> [What to produce]:
Whichever lines include the word "Cancel", copy them as they appear in the data.
Data for this task Start Marker
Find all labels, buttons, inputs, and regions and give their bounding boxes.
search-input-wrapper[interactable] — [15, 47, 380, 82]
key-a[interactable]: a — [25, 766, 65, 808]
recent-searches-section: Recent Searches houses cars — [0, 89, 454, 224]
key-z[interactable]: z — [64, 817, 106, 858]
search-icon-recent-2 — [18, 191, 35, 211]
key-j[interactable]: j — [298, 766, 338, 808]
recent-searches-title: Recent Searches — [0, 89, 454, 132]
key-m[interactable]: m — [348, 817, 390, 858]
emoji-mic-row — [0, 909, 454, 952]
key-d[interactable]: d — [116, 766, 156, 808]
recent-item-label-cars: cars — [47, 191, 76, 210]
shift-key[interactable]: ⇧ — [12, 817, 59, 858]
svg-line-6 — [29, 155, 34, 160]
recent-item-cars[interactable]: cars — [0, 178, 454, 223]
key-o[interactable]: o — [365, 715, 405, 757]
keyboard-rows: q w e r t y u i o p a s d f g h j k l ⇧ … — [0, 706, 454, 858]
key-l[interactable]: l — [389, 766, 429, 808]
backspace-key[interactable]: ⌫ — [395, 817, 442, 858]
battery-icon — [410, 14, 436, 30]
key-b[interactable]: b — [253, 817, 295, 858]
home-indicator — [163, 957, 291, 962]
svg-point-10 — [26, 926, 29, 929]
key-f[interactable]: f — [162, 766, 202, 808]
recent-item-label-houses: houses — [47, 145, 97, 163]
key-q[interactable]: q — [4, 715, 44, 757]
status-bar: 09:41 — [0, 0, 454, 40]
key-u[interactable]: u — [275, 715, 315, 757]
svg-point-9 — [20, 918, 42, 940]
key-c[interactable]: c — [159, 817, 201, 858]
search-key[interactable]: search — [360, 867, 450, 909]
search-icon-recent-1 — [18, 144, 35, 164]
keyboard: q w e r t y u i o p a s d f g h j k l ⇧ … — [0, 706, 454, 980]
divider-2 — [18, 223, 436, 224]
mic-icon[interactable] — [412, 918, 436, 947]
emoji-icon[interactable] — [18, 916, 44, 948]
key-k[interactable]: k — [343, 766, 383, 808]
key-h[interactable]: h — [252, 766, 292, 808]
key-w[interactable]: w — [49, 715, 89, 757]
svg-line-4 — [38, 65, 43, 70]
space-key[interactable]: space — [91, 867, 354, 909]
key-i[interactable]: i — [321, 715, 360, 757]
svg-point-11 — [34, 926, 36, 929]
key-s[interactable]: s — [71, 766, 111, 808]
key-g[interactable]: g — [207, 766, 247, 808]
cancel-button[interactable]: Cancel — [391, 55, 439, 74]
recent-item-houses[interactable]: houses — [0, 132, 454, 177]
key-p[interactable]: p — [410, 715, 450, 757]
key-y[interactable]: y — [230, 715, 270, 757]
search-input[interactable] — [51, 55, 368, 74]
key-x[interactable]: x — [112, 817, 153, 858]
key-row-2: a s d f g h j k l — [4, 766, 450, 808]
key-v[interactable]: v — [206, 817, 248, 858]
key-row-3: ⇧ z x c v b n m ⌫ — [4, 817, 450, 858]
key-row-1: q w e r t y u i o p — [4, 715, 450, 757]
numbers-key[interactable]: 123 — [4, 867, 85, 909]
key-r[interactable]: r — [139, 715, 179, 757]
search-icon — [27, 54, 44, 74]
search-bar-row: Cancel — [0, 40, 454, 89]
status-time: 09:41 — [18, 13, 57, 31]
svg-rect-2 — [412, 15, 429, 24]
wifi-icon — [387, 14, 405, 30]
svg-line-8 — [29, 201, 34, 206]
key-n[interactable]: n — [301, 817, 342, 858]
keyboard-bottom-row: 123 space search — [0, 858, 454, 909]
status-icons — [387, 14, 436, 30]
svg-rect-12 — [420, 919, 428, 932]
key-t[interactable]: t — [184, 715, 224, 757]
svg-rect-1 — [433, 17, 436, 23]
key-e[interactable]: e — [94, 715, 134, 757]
Data for this task End Marker
> [Exercise answer]:
cancel-button[interactable]: Cancel — [391, 55, 439, 74]
search-bar-row: Cancel — [0, 40, 454, 89]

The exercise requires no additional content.